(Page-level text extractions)
======

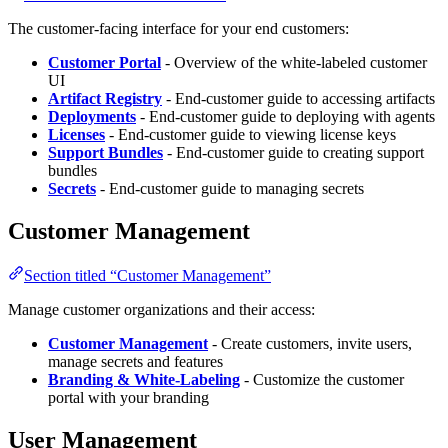
The customer-facing interface for your end customers:
Customer Portal
- Overview of the white-labeled customer
UI
Artifact Registry
- End-customer guide to accessing artifacts
Deployments
- End-customer guide to deploying with agents
Licenses
- End-customer guide to viewing license keys
Support Bundles
- End-customer guide to creating support
bundles
Secrets
- End-customer guide to managing secrets
Customer Management
Section titled “Customer Management”
Manage customer organizations and their access:
Customer Management
- Create customers, invite users,
manage secrets and features
Branding & White-Labeling
- Customize the customer
portal with your branding
User Management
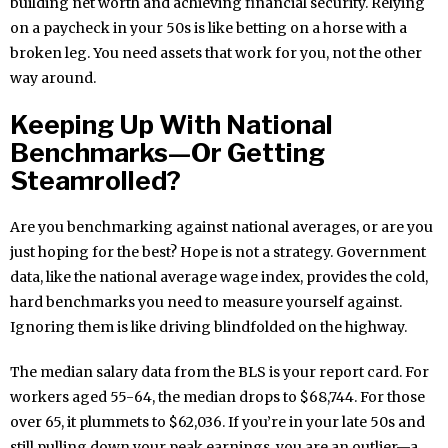
building net worth and achieving financial security. Relying
on a paycheck in your 50s is like betting on a horse with a
broken leg. You need assets that work for you, not the other
way around.
Keeping Up With National
Benchmarks—Or Getting
Steamrolled?
Are you benchmarking against national averages, or are you
just hoping for the best? Hope is not a strategy. Government
data, like the national average wage index, provides the cold,
hard benchmarks you need to measure yourself against.
Ignoring them is like driving blindfolded on the highway.
The median salary data from the BLS is your report card. For
workers aged 55-64, the median drops to $68,744. For those
over 65, it plummets to $62,036. If you’re in your late 50s and
still pulling down your peak earnings, you are an outlier—a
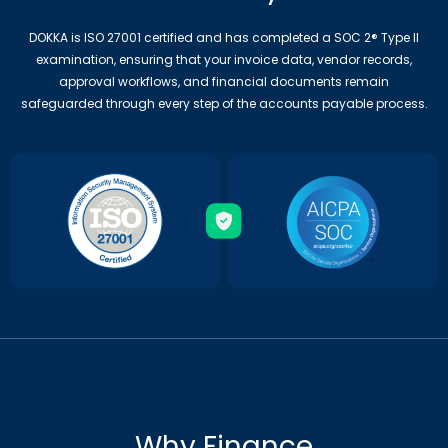
DOKKA is ISO 27001 certified and has completed a SOC 2® Type II
examination, ensuring that your invoice data, vendor records,
approval workflows, and financial documents remain
safeguarded through every step of the accounts payable process.
Why Finance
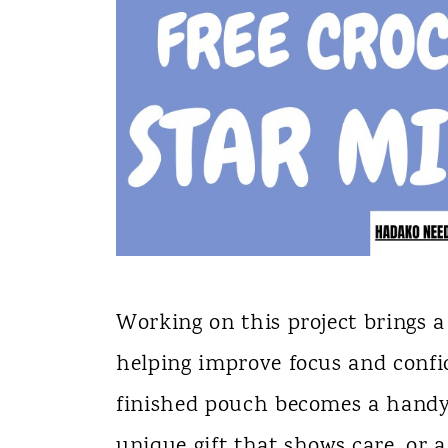
Working on this project brings a 
helping improve focus and confid
finished pouch becomes a handy 
unique gift that shows care, or a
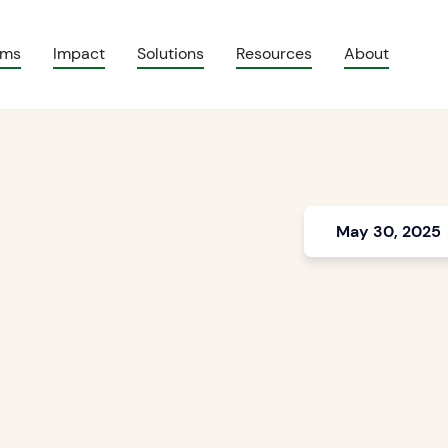
ams
Impact
Solutions
Resources
About
May 30, 2025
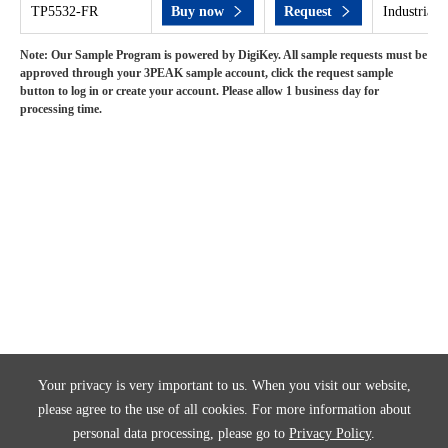
TP5532-FR
Buy now
Request
Industrial 
Note: Our Sample Program is powered by DigiKey. All sample requests must be
approved through your 3PEAK sample account, click the request sample
button to log in or create your account. Please allow 1 business day for
processing time.
Your privacy is very important to us. When you visit our website,
please agree to the use of all cookies. For more information about
personal data processing, please go to
Privacy Policy
.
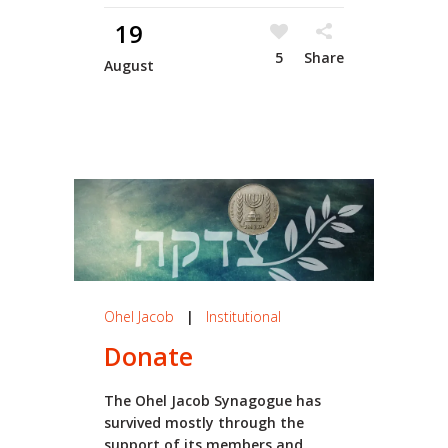
19
5
Share
August
Ohel Jacob
|
Institutional
Donate
The Ohel Jacob Synagogue has
survived mostly through the
support of its members and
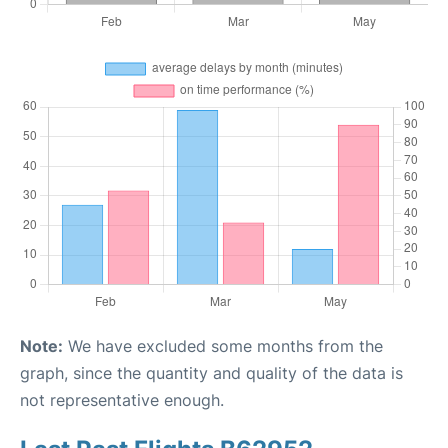
Note:
We have excluded some months from the
graph, since the quantity and quality of the data is
not representative enough.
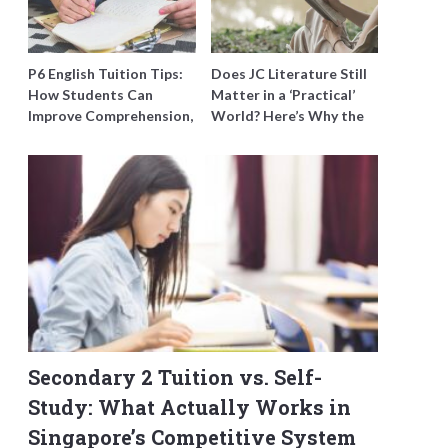
P6 English Tuition Tips:
Does JC Literature Still
How Students Can
Matter in a ‘Practical’
Improve Comprehension,
World? Here’s Why the
Editing and Composition
Best Tutors Think So
Before PSLE
Secondary 2 Tuition vs. Self-
Study: What Actually Works in
Singapore’s Competitive System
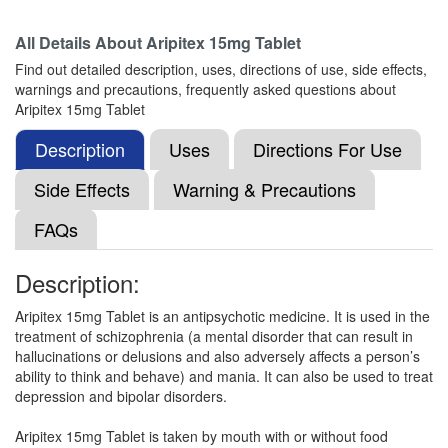
Composition:
Aripiprazole (15mg)
All Details About
Aripitex 15mg Tablet
Find out detailed description, uses, directions of use, side effects,
warnings and precautions, frequently asked questions about
Arole 15mg Tablet
(Rs.75)
Aripitex 15mg Tablet
Composition:
Aripiprazole (15mg)
Description
Uses
Directions For Use
Side Effects
Warning & Precautions
Rizotal-MD-15 Tablet
(Rs.159.38)
FAQs
Composition:
Aripiprazole (15mg)
Description:
Aripitex 15mg Tablet is an antipsychotic medicine. It is used in the
Exarip 15mg Tablet
(Rs.131.25)
treatment of schizophrenia (a mental disorder that can result in
Composition:
Aripiprazole (15mg)
hallucinations or delusions and also adversely affects a person’s
ability to think and behave) and mania. It can also be used to treat
depression and bipolar disorders.
Arpilex MT 15mg Tablet
(Rs.154.69)
Aripitex 15mg Tablet is taken by mouth with or without food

======

● **Exercise aim**:
The expected answer is the complete set of entries, copied verbatim, with no pictures.

● **Response to the exercise**:
The customer-facing interface for your end customers:
Customer Portal
- Overview of the white-labeled customer
UI
Artifact Registry
- End-customer guide to accessing artifacts
Deployments
- End-customer guide to deploying with agents
Licenses
- End-customer guide to viewing license keys
Support Bundles
- End-customer guide to creating support
bundles
Secrets
- End-customer guide to managing secrets
Customer Management
Section titled “Customer Management”
Manage customer organizations and their access:
Customer Management
- Create customers, invite users,
manage secrets and features
Branding & White-Labeling
- Customize the customer
portal with your branding
User Management
building net worth and achieving financial security. Relying
on a paycheck in your 50s is like betting on a horse with a
broken leg. You need assets that work for you, not the other
way around.
Keeping Up With National
Benchmarks—Or Getting
Steamrolled?
Are you benchmarking against national averages, or are you
just hoping for the best? Hope is not a strategy. Government
data, like the national average wage index, provides the cold,
hard benchmarks you need to measure yourself against.
Ignoring them is like driving blindfolded on the highway.
The median salary data from the BLS is your report card. For
workers aged 55-64, the median drops to $68,744. For those
over 65, it plummets to $62,036. If you’re in your late 50s and
still pulling down your peak earnings, you are an outlier—a
DOKKA is ISO 27001 certified and has completed a SOC 2® Type II
examination, ensuring that your invoice data, vendor records,
approval workflows, and financial documents remain
safeguarded through every step of the accounts payable process.
Why Finance
Working on this project brings a 
helping improve focus and confid
finished pouch becomes a handy 
unique gift that shows care, or a
ams
Impact
Solutions
Resources
About
May 30, 2025
TP5532-FR
Buy now
Request
Industrial 
Note: Our Sample Program is powered by DigiKey. All sample requests must be
approved through your 3PEAK sample account, click the request sample
button to log in or create your account. Please allow 1 business day for
processing time.
Your privacy is very important to us. When you visit our website,
please agree to the use of all cookies. For more information about
personal data processing, please go to
Privacy Policy
.
19
5
Share
August
Ohel Jacob
|
Institutional
Donate
The Ohel Jacob Synagogue has
survived mostly through the
support of its members and
Note:
We have excluded some months from the
graph, since the quantity and quality of the data is
not representative enough.
P6 English Tuition Tips:
Does JC Literature Still
How Students Can
Matter in a ‘Practical’
Improve Comprehension,
World? Here’s Why the
Editing and Composition
Best Tutors Think So
Before PSLE
Secondary 2 Tuition vs. Self-
Study: What Actually Works in
Singapore’s Competitive System
Composition:
Aripiprazole (15mg)
All Details About
Aripitex 15mg Tablet
Find out detailed description, uses, directions of use, side effects,
warnings and precautions, frequently asked questions about
Arole 15mg Tablet
(Rs.75)
Aripitex 15mg Tablet
Composition:
Aripiprazole (15mg)
Description
Uses
Directions For Use
Side Effects
Warning & Precautions
Rizotal-MD-15 Tablet
(Rs.159.38)
FAQs
Composition:
Aripiprazole (15mg)
Description:
Aripitex 15mg Tablet is an antipsychotic medicine. It is used in the
Exarip 15mg Tablet
(Rs.131.25)
treatment of schizophrenia (a mental disorder that can result in
Composition:
Aripiprazole (15mg)
hallucinations or delusions and also adversely affects a person’s
ability to think and behave) and mania. It can also be used to treat
depression and bipolar disorders.
Arpilex MT 15mg Tablet
(Rs.154.69)
Aripitex 15mg Tablet is taken by mouth with or without food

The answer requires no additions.